=== WHAT IS NEEDED ===
Which lines in the records below contain the word "Monica"? Copy each one out.

=== EXERCISE DATA ===
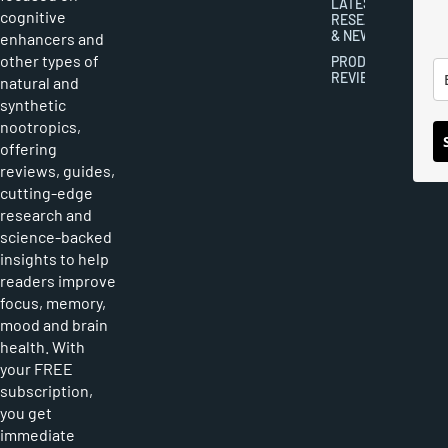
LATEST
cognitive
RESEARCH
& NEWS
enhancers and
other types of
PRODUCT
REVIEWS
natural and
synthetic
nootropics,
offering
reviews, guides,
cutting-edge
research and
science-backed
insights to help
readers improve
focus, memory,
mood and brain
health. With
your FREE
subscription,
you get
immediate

---

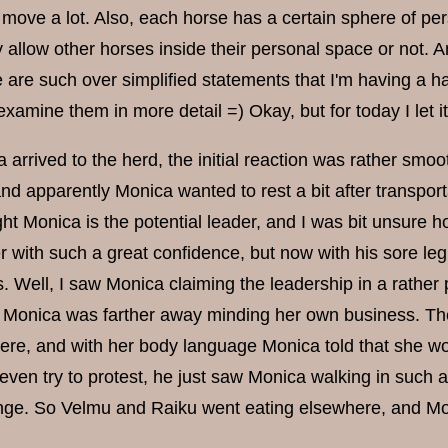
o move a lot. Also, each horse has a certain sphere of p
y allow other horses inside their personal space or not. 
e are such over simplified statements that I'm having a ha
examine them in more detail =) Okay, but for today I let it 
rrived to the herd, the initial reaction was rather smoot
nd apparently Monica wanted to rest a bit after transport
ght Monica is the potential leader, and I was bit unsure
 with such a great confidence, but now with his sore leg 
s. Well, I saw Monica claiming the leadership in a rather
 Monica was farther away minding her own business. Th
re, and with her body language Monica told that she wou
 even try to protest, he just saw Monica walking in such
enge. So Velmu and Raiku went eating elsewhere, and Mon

=== SOLUTION TO THIS EXERCISE ===
nd apparently Monica wanted to rest a bit after transport
ght Monica is the potential leader, and I was bit unsure
s. Well, I saw Monica claiming the leadership in a rather
 Monica was farther away minding her own business. Th
re, and with her body language Monica told that she wou
 even try to protest, he just saw Monica walking in such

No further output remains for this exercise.